3.每次在调用开始时,要把当前进程放入各个文件描述符的等待队列。在调用结束后,

又把进程从各个等待队列中删除。

*/

 

/*

epoll 机制是针对 select/poll 的缺陷设计的。通过新引入的 eventpollfs 文件系统,

epoll 把参数拷贝到内核态,在每次轮询时不会重复拷贝。通过把操作拆分为

epoll_create,epoll_ctl,epoll_wait,避免了重复地遍历要监视的文件描述符。此外,由

于调用 epoll 的进程被唤醒后,只要直接从 epitem 的完成队列中找出完成的事件,找出完

成事件的复杂度由 O(N)降到了 O(1)。

但是 epoll 的性能提高是有前提的,那就是监视的文件描述符非常多,而且每次完成

操作的文件非常少。所以,epoll 能否显著提高效率,取决于实际的应用场景。

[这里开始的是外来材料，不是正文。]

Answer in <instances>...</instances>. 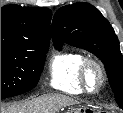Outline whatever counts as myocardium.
<instances>
[{"instance_id": "1", "label": "myocardium", "mask_w": 123, "mask_h": 113, "mask_svg": "<svg viewBox=\"0 0 123 113\" xmlns=\"http://www.w3.org/2000/svg\"><path fill=\"white\" fill-rule=\"evenodd\" d=\"M92 69L97 71L99 77L98 84L94 88L90 86L89 82V75ZM79 80L82 88L86 90L88 93L99 92L106 81L105 71L102 64L95 58H84L79 68Z\"/></svg>"}]
</instances>
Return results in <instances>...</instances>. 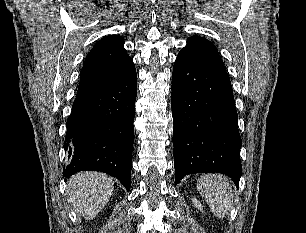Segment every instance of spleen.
<instances>
[{"instance_id":"1","label":"spleen","mask_w":306,"mask_h":233,"mask_svg":"<svg viewBox=\"0 0 306 233\" xmlns=\"http://www.w3.org/2000/svg\"><path fill=\"white\" fill-rule=\"evenodd\" d=\"M197 189L218 218H223L232 208L233 191L225 176L212 173L201 175Z\"/></svg>"}]
</instances>
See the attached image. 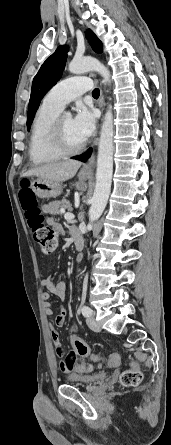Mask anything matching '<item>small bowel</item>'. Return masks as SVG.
<instances>
[{
	"label": "small bowel",
	"instance_id": "obj_1",
	"mask_svg": "<svg viewBox=\"0 0 171 445\" xmlns=\"http://www.w3.org/2000/svg\"><path fill=\"white\" fill-rule=\"evenodd\" d=\"M43 209L45 212L52 214L58 209L57 203H46L43 206ZM48 223L56 230H61V225L56 222L52 217L48 218ZM73 235H79L77 230L72 231ZM41 285L47 290L43 293V299H44V306H45V313L47 315H52L54 311V307L52 303L50 302V294L57 296L60 299H64L66 297V284L63 281L55 282L52 276H48L47 278L43 279L41 281ZM58 310V314L55 317V320L53 323L50 324L51 329V338L55 346V350L57 355L61 358L60 361V369L64 373H70L74 370L76 367V352L73 349V352H70L68 354H65V352L62 349V344L60 340V335L58 332V328L61 327L64 324L67 310L63 305H59L56 307ZM73 328L77 331V326L73 325ZM117 357V362L115 364H111L113 367H116L119 363V355L113 353Z\"/></svg>",
	"mask_w": 171,
	"mask_h": 445
}]
</instances>
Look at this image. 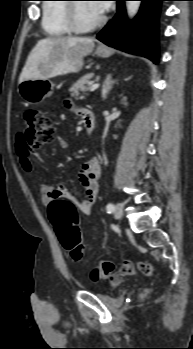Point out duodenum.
Returning <instances> with one entry per match:
<instances>
[{"mask_svg":"<svg viewBox=\"0 0 193 349\" xmlns=\"http://www.w3.org/2000/svg\"><path fill=\"white\" fill-rule=\"evenodd\" d=\"M85 129L87 134H92L95 126V116L90 111H84Z\"/></svg>","mask_w":193,"mask_h":349,"instance_id":"obj_1","label":"duodenum"}]
</instances>
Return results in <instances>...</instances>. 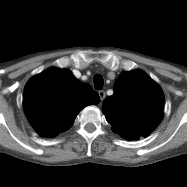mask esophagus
I'll return each mask as SVG.
<instances>
[{
	"instance_id": "1",
	"label": "esophagus",
	"mask_w": 187,
	"mask_h": 187,
	"mask_svg": "<svg viewBox=\"0 0 187 187\" xmlns=\"http://www.w3.org/2000/svg\"><path fill=\"white\" fill-rule=\"evenodd\" d=\"M98 94H99L100 101L102 102L105 99V97H106V93H105V91L100 90L98 92Z\"/></svg>"
}]
</instances>
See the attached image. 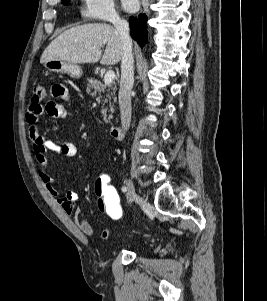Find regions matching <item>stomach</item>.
<instances>
[{"mask_svg":"<svg viewBox=\"0 0 267 301\" xmlns=\"http://www.w3.org/2000/svg\"><path fill=\"white\" fill-rule=\"evenodd\" d=\"M44 66L51 72L64 73L75 79L80 78L83 73L79 65L67 61L50 60L46 61Z\"/></svg>","mask_w":267,"mask_h":301,"instance_id":"0dacf381","label":"stomach"}]
</instances>
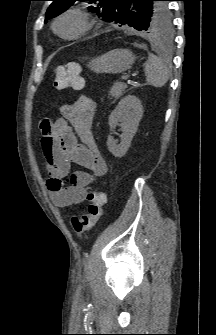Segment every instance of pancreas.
<instances>
[{
    "label": "pancreas",
    "mask_w": 216,
    "mask_h": 335,
    "mask_svg": "<svg viewBox=\"0 0 216 335\" xmlns=\"http://www.w3.org/2000/svg\"><path fill=\"white\" fill-rule=\"evenodd\" d=\"M127 88V85L122 82H116L114 85L111 87L109 91V95L111 96L110 99H114L113 102L118 100L124 93L125 89Z\"/></svg>",
    "instance_id": "1"
}]
</instances>
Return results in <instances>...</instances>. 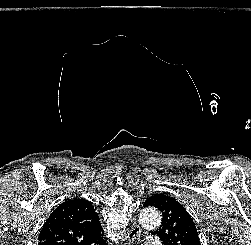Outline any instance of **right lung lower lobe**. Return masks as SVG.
<instances>
[{"label": "right lung lower lobe", "instance_id": "98d812e1", "mask_svg": "<svg viewBox=\"0 0 251 245\" xmlns=\"http://www.w3.org/2000/svg\"><path fill=\"white\" fill-rule=\"evenodd\" d=\"M104 234H102L95 242L89 243L88 245H106V242L103 238Z\"/></svg>", "mask_w": 251, "mask_h": 245}]
</instances>
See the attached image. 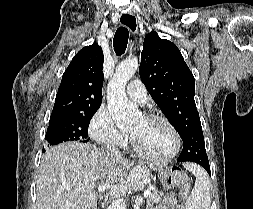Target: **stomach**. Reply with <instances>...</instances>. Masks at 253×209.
I'll return each instance as SVG.
<instances>
[{
    "label": "stomach",
    "instance_id": "obj_1",
    "mask_svg": "<svg viewBox=\"0 0 253 209\" xmlns=\"http://www.w3.org/2000/svg\"><path fill=\"white\" fill-rule=\"evenodd\" d=\"M167 179H169L168 171H164L163 168H161L158 177V182H167Z\"/></svg>",
    "mask_w": 253,
    "mask_h": 209
}]
</instances>
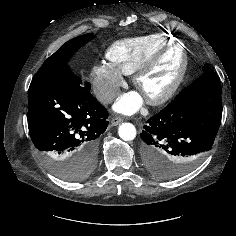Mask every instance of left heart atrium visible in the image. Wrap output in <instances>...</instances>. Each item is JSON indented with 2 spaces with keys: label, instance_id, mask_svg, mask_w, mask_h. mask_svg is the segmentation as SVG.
Segmentation results:
<instances>
[{
  "label": "left heart atrium",
  "instance_id": "obj_1",
  "mask_svg": "<svg viewBox=\"0 0 236 236\" xmlns=\"http://www.w3.org/2000/svg\"><path fill=\"white\" fill-rule=\"evenodd\" d=\"M142 104V97L136 92H130L121 96L114 109L123 114H132L136 112Z\"/></svg>",
  "mask_w": 236,
  "mask_h": 236
}]
</instances>
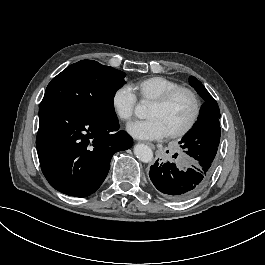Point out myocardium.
I'll list each match as a JSON object with an SVG mask.
<instances>
[{
  "label": "myocardium",
  "mask_w": 265,
  "mask_h": 265,
  "mask_svg": "<svg viewBox=\"0 0 265 265\" xmlns=\"http://www.w3.org/2000/svg\"><path fill=\"white\" fill-rule=\"evenodd\" d=\"M181 94L187 95L191 99L193 104L192 114L189 122L183 128H181L178 131L166 134L168 138H179L185 136L193 129L201 113L200 100L197 94L192 89L187 87H179L166 93L165 95H163L162 97L151 103L153 106L157 108H163L166 105H168L175 97Z\"/></svg>",
  "instance_id": "myocardium-1"
}]
</instances>
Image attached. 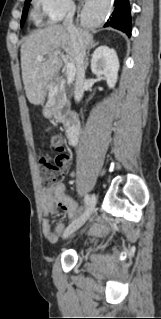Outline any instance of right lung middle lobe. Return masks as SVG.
<instances>
[{
	"mask_svg": "<svg viewBox=\"0 0 161 319\" xmlns=\"http://www.w3.org/2000/svg\"><path fill=\"white\" fill-rule=\"evenodd\" d=\"M30 1L31 0H26V2H25V7L23 9V14H22V19H21V26H23V24H24L25 17L27 15V11H28V8H29Z\"/></svg>",
	"mask_w": 161,
	"mask_h": 319,
	"instance_id": "dd1d6c3e",
	"label": "right lung middle lobe"
}]
</instances>
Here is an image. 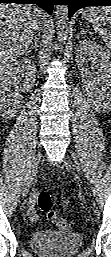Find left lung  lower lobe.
Instances as JSON below:
<instances>
[{"mask_svg":"<svg viewBox=\"0 0 111 257\" xmlns=\"http://www.w3.org/2000/svg\"><path fill=\"white\" fill-rule=\"evenodd\" d=\"M68 14L71 17L75 11L85 6H111V0H67Z\"/></svg>","mask_w":111,"mask_h":257,"instance_id":"obj_1","label":"left lung lower lobe"}]
</instances>
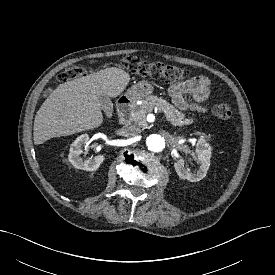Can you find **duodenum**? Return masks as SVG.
<instances>
[{"instance_id":"1","label":"duodenum","mask_w":275,"mask_h":275,"mask_svg":"<svg viewBox=\"0 0 275 275\" xmlns=\"http://www.w3.org/2000/svg\"><path fill=\"white\" fill-rule=\"evenodd\" d=\"M133 101V98L129 96H124L119 99L117 103V113L121 124H127L129 122V114Z\"/></svg>"}]
</instances>
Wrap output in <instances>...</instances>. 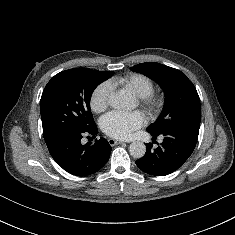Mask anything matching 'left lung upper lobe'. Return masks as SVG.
Masks as SVG:
<instances>
[{
	"instance_id": "1",
	"label": "left lung upper lobe",
	"mask_w": 235,
	"mask_h": 235,
	"mask_svg": "<svg viewBox=\"0 0 235 235\" xmlns=\"http://www.w3.org/2000/svg\"><path fill=\"white\" fill-rule=\"evenodd\" d=\"M157 82L165 94L164 108L157 121L147 128L156 135L175 129L199 131L201 105L193 83L181 71L155 62H146L130 68Z\"/></svg>"
}]
</instances>
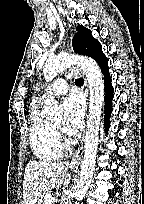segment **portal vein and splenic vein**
<instances>
[{
  "mask_svg": "<svg viewBox=\"0 0 144 204\" xmlns=\"http://www.w3.org/2000/svg\"><path fill=\"white\" fill-rule=\"evenodd\" d=\"M56 201V198L55 197H52V196H49L47 198V204H52V202Z\"/></svg>",
  "mask_w": 144,
  "mask_h": 204,
  "instance_id": "1",
  "label": "portal vein and splenic vein"
}]
</instances>
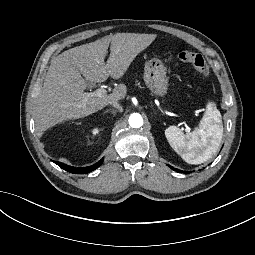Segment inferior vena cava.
<instances>
[{
  "label": "inferior vena cava",
  "mask_w": 255,
  "mask_h": 255,
  "mask_svg": "<svg viewBox=\"0 0 255 255\" xmlns=\"http://www.w3.org/2000/svg\"><path fill=\"white\" fill-rule=\"evenodd\" d=\"M109 104L115 107L117 111H120V112L122 111V107L120 106L118 101H110Z\"/></svg>",
  "instance_id": "inferior-vena-cava-1"
}]
</instances>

这方面需要

进一步测试。

*/

 

 

struct epoll_filefd {

struct file *file;

int fd;

};

 

 

/*

* Node that is linked into the "wake_task_list" member of the "struct poll_safewake".

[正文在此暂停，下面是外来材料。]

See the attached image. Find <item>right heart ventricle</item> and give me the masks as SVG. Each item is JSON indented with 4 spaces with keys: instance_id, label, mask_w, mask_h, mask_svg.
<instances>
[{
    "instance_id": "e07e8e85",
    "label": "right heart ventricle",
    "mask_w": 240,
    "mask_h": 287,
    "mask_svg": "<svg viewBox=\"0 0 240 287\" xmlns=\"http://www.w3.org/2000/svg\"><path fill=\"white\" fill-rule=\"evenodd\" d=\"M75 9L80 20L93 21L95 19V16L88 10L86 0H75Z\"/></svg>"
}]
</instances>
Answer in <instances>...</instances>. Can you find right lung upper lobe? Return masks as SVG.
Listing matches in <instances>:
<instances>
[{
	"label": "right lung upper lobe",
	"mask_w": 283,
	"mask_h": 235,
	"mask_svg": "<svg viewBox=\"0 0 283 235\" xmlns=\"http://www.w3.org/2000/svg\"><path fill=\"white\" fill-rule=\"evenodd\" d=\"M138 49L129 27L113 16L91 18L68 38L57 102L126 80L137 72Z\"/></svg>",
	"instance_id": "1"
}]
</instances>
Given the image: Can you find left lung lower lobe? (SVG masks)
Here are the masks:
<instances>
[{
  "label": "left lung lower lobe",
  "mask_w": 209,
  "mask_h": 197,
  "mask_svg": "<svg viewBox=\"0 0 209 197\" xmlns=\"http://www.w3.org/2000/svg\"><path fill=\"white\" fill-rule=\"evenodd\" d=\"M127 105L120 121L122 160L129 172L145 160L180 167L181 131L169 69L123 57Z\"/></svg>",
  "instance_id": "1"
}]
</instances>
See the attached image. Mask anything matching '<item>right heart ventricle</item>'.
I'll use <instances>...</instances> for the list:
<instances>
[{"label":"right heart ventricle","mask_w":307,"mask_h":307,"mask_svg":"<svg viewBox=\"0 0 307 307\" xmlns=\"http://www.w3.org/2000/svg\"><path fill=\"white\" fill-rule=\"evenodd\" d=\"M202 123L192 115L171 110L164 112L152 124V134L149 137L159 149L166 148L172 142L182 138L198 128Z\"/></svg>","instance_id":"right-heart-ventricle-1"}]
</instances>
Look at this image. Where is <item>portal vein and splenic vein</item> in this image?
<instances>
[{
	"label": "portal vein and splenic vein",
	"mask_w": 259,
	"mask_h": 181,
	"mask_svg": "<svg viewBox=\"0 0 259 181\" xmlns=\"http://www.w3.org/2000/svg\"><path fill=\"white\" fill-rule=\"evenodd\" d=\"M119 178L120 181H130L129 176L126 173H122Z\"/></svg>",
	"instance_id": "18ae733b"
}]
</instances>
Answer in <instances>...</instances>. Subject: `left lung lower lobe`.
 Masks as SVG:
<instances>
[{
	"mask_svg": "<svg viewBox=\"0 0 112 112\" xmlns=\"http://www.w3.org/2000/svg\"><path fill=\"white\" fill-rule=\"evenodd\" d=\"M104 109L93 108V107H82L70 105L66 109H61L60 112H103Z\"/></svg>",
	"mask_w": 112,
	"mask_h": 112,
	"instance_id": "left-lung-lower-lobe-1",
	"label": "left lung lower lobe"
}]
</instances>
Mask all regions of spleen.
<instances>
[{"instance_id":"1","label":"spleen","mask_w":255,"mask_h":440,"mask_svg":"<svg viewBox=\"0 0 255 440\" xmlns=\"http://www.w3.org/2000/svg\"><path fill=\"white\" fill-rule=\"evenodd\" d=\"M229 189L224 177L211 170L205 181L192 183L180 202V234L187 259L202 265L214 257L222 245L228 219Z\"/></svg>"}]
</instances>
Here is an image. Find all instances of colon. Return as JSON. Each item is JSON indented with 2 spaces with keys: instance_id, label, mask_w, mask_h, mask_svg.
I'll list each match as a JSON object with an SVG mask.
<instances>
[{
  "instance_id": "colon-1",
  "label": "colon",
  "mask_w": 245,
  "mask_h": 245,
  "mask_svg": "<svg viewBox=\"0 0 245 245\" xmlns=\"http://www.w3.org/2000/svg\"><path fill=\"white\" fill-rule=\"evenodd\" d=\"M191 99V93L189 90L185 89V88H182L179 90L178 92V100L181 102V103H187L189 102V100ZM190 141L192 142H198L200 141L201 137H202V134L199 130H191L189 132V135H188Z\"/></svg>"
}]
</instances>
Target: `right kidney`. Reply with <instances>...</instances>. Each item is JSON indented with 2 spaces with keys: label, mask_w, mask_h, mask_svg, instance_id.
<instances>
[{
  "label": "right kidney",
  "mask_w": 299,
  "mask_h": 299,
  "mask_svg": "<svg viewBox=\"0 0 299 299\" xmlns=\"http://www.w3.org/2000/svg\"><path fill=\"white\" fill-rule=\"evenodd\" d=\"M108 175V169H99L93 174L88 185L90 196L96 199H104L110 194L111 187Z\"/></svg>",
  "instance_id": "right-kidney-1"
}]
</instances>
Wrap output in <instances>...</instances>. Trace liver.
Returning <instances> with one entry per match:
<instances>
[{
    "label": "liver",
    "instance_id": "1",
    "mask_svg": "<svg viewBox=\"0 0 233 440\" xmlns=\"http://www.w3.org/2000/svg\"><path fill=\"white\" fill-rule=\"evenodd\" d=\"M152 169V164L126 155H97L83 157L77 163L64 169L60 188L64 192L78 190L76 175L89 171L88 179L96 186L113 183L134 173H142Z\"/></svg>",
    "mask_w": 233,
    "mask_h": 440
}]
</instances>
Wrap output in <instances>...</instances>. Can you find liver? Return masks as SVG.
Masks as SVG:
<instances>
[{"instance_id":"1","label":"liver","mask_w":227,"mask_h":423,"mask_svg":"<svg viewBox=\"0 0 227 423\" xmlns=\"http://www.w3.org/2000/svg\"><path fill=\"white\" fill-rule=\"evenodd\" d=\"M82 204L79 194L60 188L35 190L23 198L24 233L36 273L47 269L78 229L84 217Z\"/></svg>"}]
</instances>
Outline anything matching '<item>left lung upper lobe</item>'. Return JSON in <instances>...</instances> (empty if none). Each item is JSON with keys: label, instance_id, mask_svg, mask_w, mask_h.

* It is used to keep track on all tasks that are currently inside the wake_up() code

* to 1) short-circuit the one coming from the same task and same wait queue head

* ( loop ) 2) allow a maximum number of epoll descriptors inclusion nesting

* 3) let go the ones coming from other tasks.

*/

struct wake_task_node {

struct list_head llink;

task_t *task;

wait_queue_head_t *wq;

};

 

 

 

/*

* This is used to implement(实现) the safe poll wake up avoiding to reenter(再进入)

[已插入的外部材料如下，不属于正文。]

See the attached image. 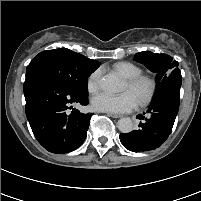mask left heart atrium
I'll return each mask as SVG.
<instances>
[{
	"instance_id": "39dd6f15",
	"label": "left heart atrium",
	"mask_w": 201,
	"mask_h": 201,
	"mask_svg": "<svg viewBox=\"0 0 201 201\" xmlns=\"http://www.w3.org/2000/svg\"><path fill=\"white\" fill-rule=\"evenodd\" d=\"M137 99L131 91L121 94L100 93L92 99V107L100 112L125 113L133 110Z\"/></svg>"
}]
</instances>
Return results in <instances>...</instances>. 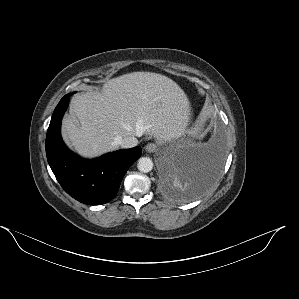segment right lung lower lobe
<instances>
[{"label": "right lung lower lobe", "instance_id": "right-lung-lower-lobe-1", "mask_svg": "<svg viewBox=\"0 0 299 299\" xmlns=\"http://www.w3.org/2000/svg\"><path fill=\"white\" fill-rule=\"evenodd\" d=\"M70 95H65L53 112L46 136L47 160L70 196L84 204H104L115 197L125 173L141 156L142 150L140 147L121 149L93 160L82 159L71 152L60 134Z\"/></svg>", "mask_w": 299, "mask_h": 299}]
</instances>
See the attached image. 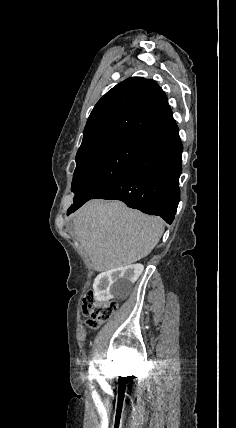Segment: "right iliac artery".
<instances>
[{
	"mask_svg": "<svg viewBox=\"0 0 236 428\" xmlns=\"http://www.w3.org/2000/svg\"><path fill=\"white\" fill-rule=\"evenodd\" d=\"M89 367V374H96L97 370L95 369V366L93 365V362H90Z\"/></svg>",
	"mask_w": 236,
	"mask_h": 428,
	"instance_id": "1",
	"label": "right iliac artery"
}]
</instances>
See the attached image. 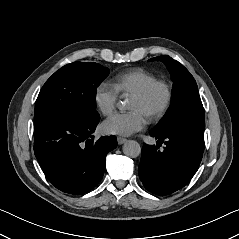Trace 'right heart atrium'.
<instances>
[{"instance_id":"right-heart-atrium-1","label":"right heart atrium","mask_w":239,"mask_h":239,"mask_svg":"<svg viewBox=\"0 0 239 239\" xmlns=\"http://www.w3.org/2000/svg\"><path fill=\"white\" fill-rule=\"evenodd\" d=\"M117 99L118 93L116 88L103 85L98 89L97 105L104 114L109 115L114 111Z\"/></svg>"}]
</instances>
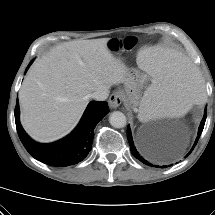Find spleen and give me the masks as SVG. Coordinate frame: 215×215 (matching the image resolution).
<instances>
[{
  "label": "spleen",
  "mask_w": 215,
  "mask_h": 215,
  "mask_svg": "<svg viewBox=\"0 0 215 215\" xmlns=\"http://www.w3.org/2000/svg\"><path fill=\"white\" fill-rule=\"evenodd\" d=\"M138 59L139 68L152 77L140 104L146 119L179 116L192 103L205 100L204 85L188 57L150 47L141 50Z\"/></svg>",
  "instance_id": "spleen-1"
}]
</instances>
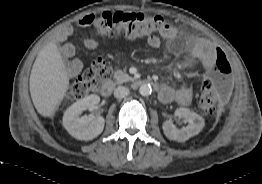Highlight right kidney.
<instances>
[{
  "mask_svg": "<svg viewBox=\"0 0 262 184\" xmlns=\"http://www.w3.org/2000/svg\"><path fill=\"white\" fill-rule=\"evenodd\" d=\"M100 101L99 96L90 95L72 104L64 113L63 126L68 133L78 140L89 141L100 135L105 120L102 116H82L85 110H94Z\"/></svg>",
  "mask_w": 262,
  "mask_h": 184,
  "instance_id": "1",
  "label": "right kidney"
}]
</instances>
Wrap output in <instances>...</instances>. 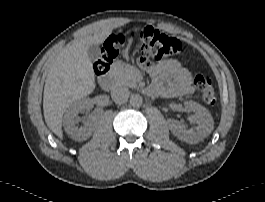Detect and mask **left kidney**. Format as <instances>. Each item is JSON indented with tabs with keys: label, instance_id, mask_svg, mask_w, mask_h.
Here are the masks:
<instances>
[{
	"label": "left kidney",
	"instance_id": "obj_1",
	"mask_svg": "<svg viewBox=\"0 0 265 202\" xmlns=\"http://www.w3.org/2000/svg\"><path fill=\"white\" fill-rule=\"evenodd\" d=\"M184 106L195 112L189 117L190 123L195 125V128L188 130L183 123L170 120L168 122L170 130L181 141L190 144L198 143L212 132L214 128L213 118L210 112L199 103L187 101Z\"/></svg>",
	"mask_w": 265,
	"mask_h": 202
}]
</instances>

* the poll callback from inside wake_up().

*/

struct poll_safewake {

struct list_head wake_task_list;

spinlock_t lock;

};

 

 

 

/*

* This structure is stored(存储) inside the "private_data" member of the file

* structure and rapresent the main data sructure for the eventpoll

* interface.

* 存储 epoll 文件描述符的扩展信息,它被保存在 file 结构体的

* private_data 中。它与 epoll 文件节点一一对应。通常一个 epoll 文件节点对应多个被监视

* 的文件描述符。所以一个 eventpoll 结构体会对应多个 epitem 结构体。

 

*/

 

struct eventpoll {

/* Protect the this structure access */

rwlock_t lock; //读写锁

 

/*

* This semaphore is used to ensure that files are not removed

* while epoll is using them. This is read-held during the event

* collection loop and it is write-held during the file cleanup

* path, the epoll file exit code and the ctl operations.

*/

struct rw_semaphore sem;//读写信号 路径,退出码,控制操作

 

/* Wait queue used by sys_epoll_wait() */

wait_queue_head_t wq; //等待队列

 

/* Wait queue used by file->poll() */

wait_queue_head_t poll_wait; //等待队列

 

/* List of ready file descriptors */

struct list_head rdllist;//就绪文件描述法链表

 

/* RB-Tree root used to store monitored fd structs */

struct rb_root rbr;//存储epoll监视的文件描述符

};

 

 

 

/* Wait structure used by the poll hooks(监视?) */

struct eppoll_entry {

/* List header used to link this structure to the "struct epitem" */

struct list_head llink;//链表头部 连接"struct epitem"

 

/* The "base" pointer is set to the container "struct epitem" */

void *base; //设置"struct epitem"

 

/*

* Wait queue item that will be linked to the target file wait

* queue head.

*/

wait_queue_t wait; //等待队列

 

/* The wait queue head that linked the "wait" wait queue item */

wait_queue_head_t *whead;

};

 

 

 

/*

**********************************************************

* Each file descriptor added to the eventpoll interface will

* have an entry of this type linked to the hash.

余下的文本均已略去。